Carl Icahn’s move to North Dakota…

Yesterday, we footnoted the 11 companies that have been targeted by activist investors interested in moving those companies state of incorporation to North Dakota, where a 2007 law is viewed as being more friendly than those in Delaware, where over 60% of Fortune 500 are currently incorporated. As we noted, all 11 companies are against those proposals.

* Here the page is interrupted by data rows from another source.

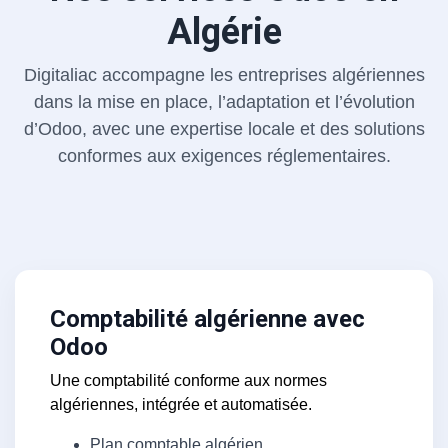
Algérie
Digitaliac accompagne les entreprises algériennes
dans la mise en place, l’adaptation et l’évolution
d’Odoo, avec une expertise locale et des solutions
conformes aux exigences réglementaires.
Comptabilité algérienne avec
Odoo
Une comptabilité conforme aux normes
algériennes, intégrée et automatisée.
Plan comptable algérien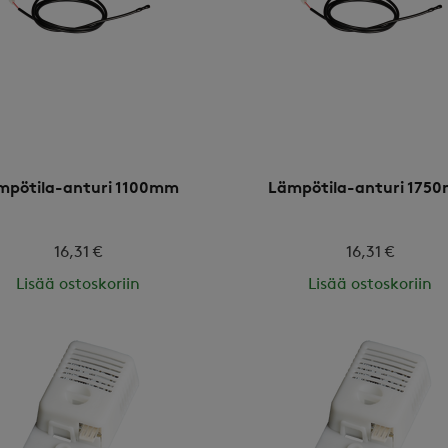
mpötila-anturi 1100mm
Lämpötila-anturi 175
16,31 €
16,31 €
Lisää ostoskoriin
Lisää ostoskoriin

But we found one company that is actually embracing the move to North Dakota: American Railcar Inc. (ARII), which on Friday, filed this preliminary proxy asking shareholders to vote on moving the company’s domicile from Delaware to North Dakota. The company’s board approved the move last Thursday, according to the filing. Here’s a snip:

The purpose of the Reincorporation is to enable the Company to reincorporate from Delaware to North Dakota and become subject to the North Dakota Publicly Traded Corporations Act. The North Dakota Publicly Traded Corporations Act provides a governance structure for publicly traded corporations that generally provides shareholders greater rights than they currently have under other state laws and, specifically, will afford shareholders of the Company greater statutory rights to involvement in the Company’s corporate governance process than they currently possess under the Delaware General Corporation Law…hese rights are intended to decrease management entrenchment and increase management accountability to shareholders. Accordingly, the board of directors believes that the Reincorporation is in the best interests of the Company and its shareholders and will help maximize shareholder value.

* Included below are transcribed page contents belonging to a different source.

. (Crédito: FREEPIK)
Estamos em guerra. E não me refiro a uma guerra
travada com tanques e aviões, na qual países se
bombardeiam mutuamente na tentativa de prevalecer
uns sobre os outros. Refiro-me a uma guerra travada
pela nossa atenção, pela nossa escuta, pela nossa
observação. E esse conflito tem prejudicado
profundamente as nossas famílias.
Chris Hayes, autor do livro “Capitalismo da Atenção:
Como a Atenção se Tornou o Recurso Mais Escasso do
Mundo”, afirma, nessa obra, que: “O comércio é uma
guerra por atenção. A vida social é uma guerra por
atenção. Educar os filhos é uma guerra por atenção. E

Of course, calling this a trend would be very premature because American Railcar isn’t the typical company incorporated in Delaware. It’s not exactly a big company or a household name — one could only imagine if Southwest Airlines (LUV), which is being targeted by activists to move to North Dakota, took this position. And, it happens to be controlled by billionaire activist investor Carl Icahn, who controls more than 50% of the voting shares, which as the proxy notes, makes it harder to take advantage of all that the North Dakota law has to offer.